Work item: When a line in the entries below contains "will", tally it; give the tally with nothing added.

Extracted entries:
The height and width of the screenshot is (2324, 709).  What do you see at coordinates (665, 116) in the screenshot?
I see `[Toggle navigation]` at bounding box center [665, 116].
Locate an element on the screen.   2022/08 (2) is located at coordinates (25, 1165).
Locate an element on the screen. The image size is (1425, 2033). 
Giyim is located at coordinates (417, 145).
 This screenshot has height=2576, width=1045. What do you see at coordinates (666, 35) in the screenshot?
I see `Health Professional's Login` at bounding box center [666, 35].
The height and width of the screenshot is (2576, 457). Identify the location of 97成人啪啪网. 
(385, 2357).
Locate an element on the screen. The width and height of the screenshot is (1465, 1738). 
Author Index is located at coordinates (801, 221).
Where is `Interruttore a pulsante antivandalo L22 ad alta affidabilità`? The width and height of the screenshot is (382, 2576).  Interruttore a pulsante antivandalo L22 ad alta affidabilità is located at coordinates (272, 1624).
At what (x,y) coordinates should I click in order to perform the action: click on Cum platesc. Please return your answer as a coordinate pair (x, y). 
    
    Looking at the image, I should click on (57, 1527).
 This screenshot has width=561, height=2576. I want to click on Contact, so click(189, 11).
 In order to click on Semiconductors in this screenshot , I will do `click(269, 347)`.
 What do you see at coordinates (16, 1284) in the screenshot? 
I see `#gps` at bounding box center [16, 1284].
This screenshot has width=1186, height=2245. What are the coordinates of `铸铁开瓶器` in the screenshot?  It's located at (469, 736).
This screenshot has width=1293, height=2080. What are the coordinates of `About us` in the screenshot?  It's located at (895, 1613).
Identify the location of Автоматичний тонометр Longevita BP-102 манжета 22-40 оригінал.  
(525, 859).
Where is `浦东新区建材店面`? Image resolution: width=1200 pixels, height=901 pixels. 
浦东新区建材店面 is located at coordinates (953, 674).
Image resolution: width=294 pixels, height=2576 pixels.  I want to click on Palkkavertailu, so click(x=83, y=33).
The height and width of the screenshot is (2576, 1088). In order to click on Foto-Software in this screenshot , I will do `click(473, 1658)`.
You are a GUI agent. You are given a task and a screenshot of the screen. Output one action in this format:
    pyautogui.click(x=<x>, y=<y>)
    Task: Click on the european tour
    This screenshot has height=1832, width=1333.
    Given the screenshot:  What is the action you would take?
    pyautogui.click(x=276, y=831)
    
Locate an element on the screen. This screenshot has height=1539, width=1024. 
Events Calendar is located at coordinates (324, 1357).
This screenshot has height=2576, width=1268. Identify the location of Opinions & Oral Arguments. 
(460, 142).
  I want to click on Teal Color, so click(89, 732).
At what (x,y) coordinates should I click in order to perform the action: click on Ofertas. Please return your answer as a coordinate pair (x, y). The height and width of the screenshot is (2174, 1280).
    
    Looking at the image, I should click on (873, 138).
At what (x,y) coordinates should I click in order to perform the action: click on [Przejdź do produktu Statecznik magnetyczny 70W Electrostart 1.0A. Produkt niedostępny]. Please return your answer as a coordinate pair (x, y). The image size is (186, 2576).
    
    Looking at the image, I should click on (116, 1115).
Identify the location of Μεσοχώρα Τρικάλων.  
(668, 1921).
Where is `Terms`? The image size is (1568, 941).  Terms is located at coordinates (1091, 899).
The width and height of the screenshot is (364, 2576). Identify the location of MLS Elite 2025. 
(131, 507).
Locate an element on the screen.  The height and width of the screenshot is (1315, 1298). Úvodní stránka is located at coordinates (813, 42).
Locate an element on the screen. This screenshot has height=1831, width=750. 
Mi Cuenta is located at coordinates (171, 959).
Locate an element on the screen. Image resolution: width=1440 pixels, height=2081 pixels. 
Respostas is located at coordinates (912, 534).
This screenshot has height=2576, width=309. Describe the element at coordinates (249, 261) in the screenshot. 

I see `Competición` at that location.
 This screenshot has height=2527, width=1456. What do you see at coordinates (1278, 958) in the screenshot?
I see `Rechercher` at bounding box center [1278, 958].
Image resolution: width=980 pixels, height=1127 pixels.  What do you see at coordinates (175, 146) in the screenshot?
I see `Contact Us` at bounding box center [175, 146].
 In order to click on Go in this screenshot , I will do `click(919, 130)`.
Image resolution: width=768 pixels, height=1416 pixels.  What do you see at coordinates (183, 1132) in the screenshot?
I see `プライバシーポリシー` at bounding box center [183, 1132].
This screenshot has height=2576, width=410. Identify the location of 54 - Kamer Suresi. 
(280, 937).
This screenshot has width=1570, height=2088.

Solution below: 3